As used herein, the phrase “in response to” describes one or more factors that trigger an effect. This phrase does not foreclose the possibility that additional factors may affect or otherwise trigger the effect. That is, an effect may be solely in response to those factors, or may be in response to the specified factors as well as other, unspecified factors. Consider the phrase “perform A in response to B.” This phrase specifies that B is a factor that triggers the performance of A. This phrase does not foreclose that performing A may also be in response to some other factor, such as C. This phrase is also intended to cover an embodiment in which A is performed solely in response to B.

As used herein, the terms “first,” “second,” etc. are used as labels for nouns that they precede, and do not imply any type of ordering (e.g., spatial, temporal, logical, etc.), unless stated otherwise. As used herein, the term “or” is used as an inclusive or and not as an exclusive or. For example, the phrase “at least one of x, y, or z” means any one of x, y, and z, as well as any combination thereof (e.g., x and y, but not z).

It is to be understood that the present disclosure is not limited to particular devices or methods, which may, of course, vary. It is also to be understood that the terminology used herein is for the purpose of describing particular embodiments only and is not intended to be limiting. As used herein, the singular forms “a,” “an,” and “the” include singular and plural referents unless the context clearly dictates otherwise. Furthermore, the word “may” is used throughout this application in a permissive sense (i.e., having the potential to, being able to), not in a mandatory sense (i.e., must).
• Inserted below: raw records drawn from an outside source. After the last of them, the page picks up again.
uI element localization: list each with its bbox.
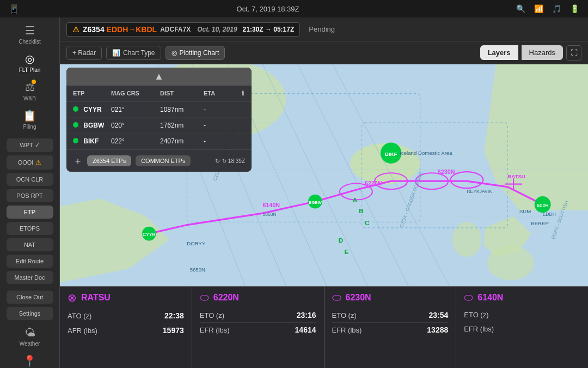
svg-text:REYKJAVIK: REYKJAVIK xyxy=(467,189,492,194)
svg-text:5850N: 5850N xyxy=(263,212,277,217)
etp-tab-common[interactable]: COMMON ETPs xyxy=(136,155,191,166)
plotting-chart-button[interactable]: ◎ Plotting Chart xyxy=(166,46,225,60)
bottom-panel-ratsu: ⊗ RATSU ATO (z) 22:38 AFR (lbs) 15973 xyxy=(60,287,192,368)
wb-badge-container: ⚖ xyxy=(25,81,35,94)
layers-button[interactable]: Layers xyxy=(480,45,518,60)
edit-route-button[interactable]: Edit Route xyxy=(7,255,53,268)
oooi-button[interactable]: OOOI ⚠ xyxy=(7,155,53,170)
wpt-button[interactable]: WPT ✓ xyxy=(7,138,53,152)
settings-button[interactable]: Settings xyxy=(7,307,53,320)
6220n-eto-row: ETO (z) 23:16 xyxy=(200,308,316,323)
svg-text:BIKF: BIKF xyxy=(385,151,397,157)
checklist-icon: ☰ xyxy=(25,24,35,37)
etp-add-button[interactable]: ＋ xyxy=(73,154,83,167)
6220n-title: ⬭ 6220N xyxy=(200,291,316,304)
system-bar-left: 📱 xyxy=(9,4,20,14)
flight-times: 21:30Z → 05:17Z xyxy=(243,26,295,33)
6230n-efr-row: EFR (lbs) 13288 xyxy=(332,323,449,337)
ratsu-label: RATSU xyxy=(81,293,111,303)
6230n-label: 6230N xyxy=(346,293,371,303)
system-bar: 📱 Oct. 7, 2019 18:39Z 🔍 📶 🎵 🔋 xyxy=(0,0,588,17)
6140n-title: ⬭ 6140N xyxy=(464,291,580,304)
sidebar-item-checklist[interactable]: ☰ Checklist xyxy=(5,21,54,48)
system-icons: 🔍 📶 🎵 🔋 xyxy=(516,4,579,13)
svg-text:D: D xyxy=(339,237,344,244)
etops-button[interactable]: ETOPS xyxy=(7,222,53,235)
etp-tab-z6354[interactable]: Z6354 ETPs xyxy=(87,155,131,166)
sidebar-item-filing[interactable]: 📋 Filing xyxy=(5,106,54,133)
bottom-panel-6220n: ⬭ 6220N ETO (z) 23:16 EFR (lbs) 14614 xyxy=(192,287,324,368)
notam-icon: 📍 xyxy=(23,354,36,367)
svg-text:RATSU: RATSU xyxy=(507,173,525,179)
6220n-waypoint-icon: ⬭ xyxy=(200,291,209,304)
refresh-icon: ↻ xyxy=(215,158,220,165)
flight-route: Z6354 EDDH→KBDL xyxy=(83,25,157,34)
bottom-panel-6140n: ⬭ 6140N ETO (z) EFR (lbs) xyxy=(456,287,588,368)
svg-text:DORYY: DORYY xyxy=(187,240,206,246)
6140n-waypoint-icon: ⬭ xyxy=(464,291,473,304)
toolbar-right: Layers Hazards ⛶ xyxy=(480,45,581,61)
6220n-label: 6220N xyxy=(213,293,239,303)
search-icon[interactable]: 🔍 xyxy=(516,4,525,13)
ratsu-ato-row: ATO (z) 22:38 xyxy=(68,309,184,323)
6140n-efr-row: EFR (lbs) xyxy=(464,322,580,336)
6230n-efr-value: 13288 xyxy=(427,325,448,334)
etp-refresh[interactable]: ↻ ↻ 18:39Z xyxy=(215,158,245,165)
pos-rpt-button[interactable]: POS RPT xyxy=(7,189,53,202)
system-time: Oct. 7, 2019 18:39Z xyxy=(237,5,299,13)
svg-text:BEREP: BEREP xyxy=(531,220,549,226)
6140n-eto-row: ETO (z) xyxy=(464,308,580,322)
svg-text:EDDH: EDDH xyxy=(543,212,556,217)
sidebar-item-weather[interactable]: 🌤 Weather xyxy=(5,323,54,350)
etp-button[interactable]: ETP xyxy=(7,206,53,219)
sidebar-item-notam[interactable]: 📍 NOTAM xyxy=(5,351,54,368)
fullscreen-button[interactable]: ⛶ xyxy=(566,45,581,61)
etp-footer: ＋ Z6354 ETPs COMMON ETPs ↻ ↻ 18:39Z xyxy=(66,149,252,172)
svg-text:EDDH: EDDH xyxy=(537,203,548,208)
svg-text:BGBW: BGBW xyxy=(309,200,322,205)
ratsu-afr-row: AFR (lbs) 15973 xyxy=(68,323,184,337)
svg-text:SUM: SUM xyxy=(519,208,531,214)
map-area[interactable]: CYYR BGBW BIKF EDDH 6220N 6230N 6140N A … xyxy=(60,64,588,286)
sidebar-item-flt-plan[interactable]: ◎ FLT Plan xyxy=(5,49,54,76)
ratsu-waypoint-icon: ⊗ xyxy=(68,291,77,304)
svg-text:5650N: 5650N xyxy=(190,267,205,273)
svg-point-3 xyxy=(452,222,482,257)
6220n-efr-row: EFR (lbs) 14614 xyxy=(200,323,316,337)
svg-text:E: E xyxy=(344,248,348,255)
chart-type-button[interactable]: 📊 Chart Type xyxy=(106,46,161,60)
etp-row-bgbw: BGBW 020° 1762nm - xyxy=(66,118,252,134)
etp-collapse-button[interactable]: ▲ xyxy=(154,71,164,82)
svg-text:6220N: 6220N xyxy=(365,180,382,186)
ratsu-title: ⊗ RATSU xyxy=(68,291,184,304)
nat-button[interactable]: NAT xyxy=(7,238,53,251)
sidebar-item-wb[interactable]: ⚖ W&B xyxy=(5,77,54,105)
bgbw-dot xyxy=(73,122,78,128)
radar-button[interactable]: + Radar xyxy=(66,46,102,60)
sidebar: ☰ Checklist ◎ FLT Plan ⚖ W&B 📋 Filing WP… xyxy=(0,17,60,368)
plotting-icon: ◎ xyxy=(171,49,177,57)
svg-text:Iceland Domestic Area: Iceland Domestic Area xyxy=(400,150,452,156)
flight-date: Oct. 10, 2019 xyxy=(197,26,237,33)
bottom-panels: ⊗ RATSU ATO (z) 22:38 AFR (lbs) 15973 xyxy=(60,286,588,368)
svg-text:6140N: 6140N xyxy=(263,202,280,208)
main-container: ☰ Checklist ◎ FLT Plan ⚖ W&B 📋 Filing WP… xyxy=(0,17,588,368)
content-area: ⚠ Z6354 EDDH→KBDL ADCFA7X Oct. 10, 2019 … xyxy=(60,17,588,368)
6140n-label: 6140N xyxy=(477,293,503,303)
battery-icon: 🔋 xyxy=(570,4,579,13)
flight-warning-icon: ⚠ xyxy=(72,25,79,34)
close-out-button[interactable]: Close Out xyxy=(7,291,53,304)
etp-row-bikf: BIKF 022° 2407nm - xyxy=(66,134,252,149)
filing-icon: 📋 xyxy=(23,109,36,122)
flight-id-box: ⚠ Z6354 EDDH→KBDL ADCFA7X Oct. 10, 2019 … xyxy=(66,22,300,37)
master-doc-button[interactable]: Master Doc xyxy=(7,271,53,284)
toolbar: + Radar 📊 Chart Type ◎ Plotting Chart La… xyxy=(60,41,588,64)
svg-text:A: A xyxy=(352,196,357,203)
etp-panel: ▲ ETP MAG CRS DIST ETA ℹ CYYR xyxy=(66,68,252,172)
hazards-button[interactable]: Hazards xyxy=(522,45,563,60)
flight-bar: ⚠ Z6354 EDDH→KBDL ADCFA7X Oct. 10, 2019 … xyxy=(60,17,588,41)
svg-point-4 xyxy=(487,245,534,280)
svg-text:C: C xyxy=(365,219,370,226)
ocn-clr-button[interactable]: OCN CLR xyxy=(7,173,53,186)
flt-plan-icon: ◎ xyxy=(25,52,34,65)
The term “include,” and derivations thereof, mean “including, but not limited to.” The term “coupled” means directly or indirectly connected.

Within this disclosure, different entities (which may variously be referred to as “units,” “circuits,” other components, etc.) may be described or claimed as “configured” to perform one or more tasks or operations. This formulation—[entity] configured to [perform one or more tasks]—is used herein to refer to structure (i.e., something physical, such as an electronic circuit). More specifically, this formulation is used to indicate that this structure is arranged to perform the one or more tasks during operation. A structure can be said to be “configured to” perform some task even if the structure is not currently being operated. A “memory device configured to store data” is intended to cover, for example, an integrated circuit that has circuitry that performs this function during operation, even if the integrated circuit in question is not currently being used (e.g., a power supply is not connected to it). Thus, an entity described or recited as “configured to” perform some task refers to something physical, such as a device, circuit, memory storing program instructions executable to implement the task, etc. This phrase is not used herein to refer to something intangible.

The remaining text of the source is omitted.